13 SES 04 A, Hospitality, Method of Discussion, and Research Methodologies
In European philosophy, hospitality has been theorized from diverse epistemological standpoints: from a focus on commercial endeavors through Enlightenment moral obligations and postcolonial encounters with the Other. This paper first summarizes previous philosophical treatments of hospitality, and explores the relationships among various framings of hospitality including ethical, religious, postcolonial, and New Materialist. Finally, the paper invites dimensions of scale to the frames as a strategy to diversify perspectives and enhance appreciation for more inclusive theories of hospitality. In the current context of immigration and refugee displacement, the purpose of this paper is heuretic: to create inclusive language for generating conversations in educational research about hospitality across diverse cultural contexts.

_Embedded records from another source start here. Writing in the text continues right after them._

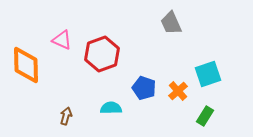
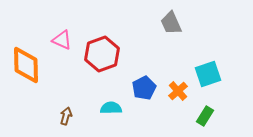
blue pentagon: rotated 25 degrees clockwise
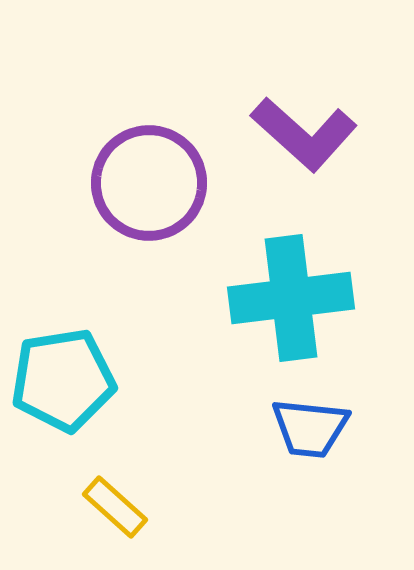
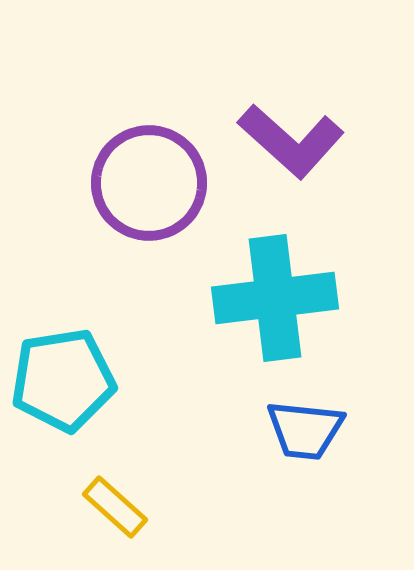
purple L-shape: moved 13 px left, 7 px down
cyan cross: moved 16 px left
blue trapezoid: moved 5 px left, 2 px down
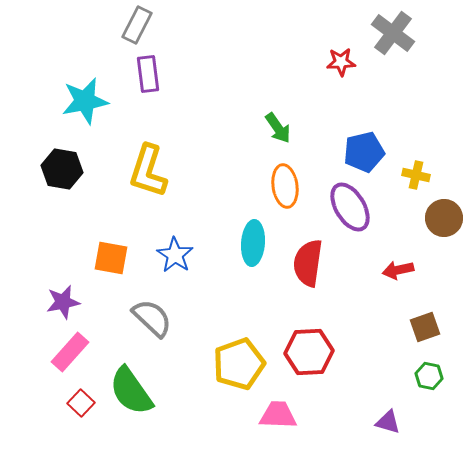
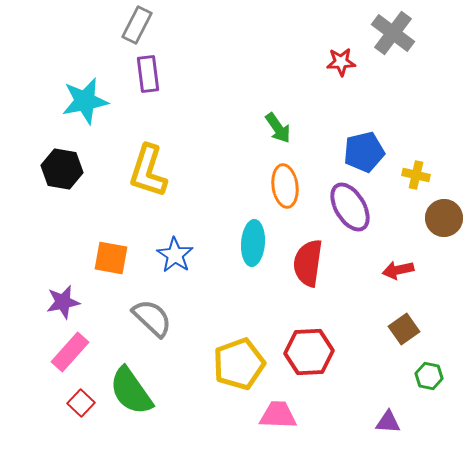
brown square: moved 21 px left, 2 px down; rotated 16 degrees counterclockwise
purple triangle: rotated 12 degrees counterclockwise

Consistently across research literature, hospitality is not associated with legalism, rationality, or economics (Roswell, 2001). Instead, hospitality operates as an ethic, susceptive to examination and critique through ethical lenses. Ruitenberg (2015), for example, theorizes education as "the process of introducing newcomers to the world." Specifically, Ruitenberg takes the stance that ''Education guided by an ethic of hospitality does not aim to cultivate any particular type of moral subject.... Instead, an ethic of hospitality calls on individuals to make space for the other where they dwell" (p.48). Hospitality takes place at the ethical heart of philosophy of educational research.
Summaries of Frames
The first part of this paper maps different frames in current research theorizing hospitality. Some philosophical treatments of hospitality begin with examples from Homer's Odyssey, but most begin with a discussion of Kant's (1795) Perpetual Peace: "The law of world citizenship is to be united to conditions of universal hospitality" (p.11).
After Kant, philosophical research on hospitality usually takes up Derrida's (2000) interview [De l'hospitalite] with Dufourmantelle (2011). In Derrida's theoretical hands, hospitality deconstructs as both possible and impossible: "The perversion and pervertibility of this law...of hospitality...is that one can become virtually xenophobic in order to protect or claim to protect one's own hospitality, the own home that makes possible one's own hospitality" (p.53). Crichley (1999) extends the deconstructive frame by welcoming Levinas (1969) to the conversation: "Derrida rightly argues that Levinas's Totality and Infinity can be read as 'an immense treatise on hospitality', where ethics is defined as a welcome to the other, as an unconditional hospitality" (p.274).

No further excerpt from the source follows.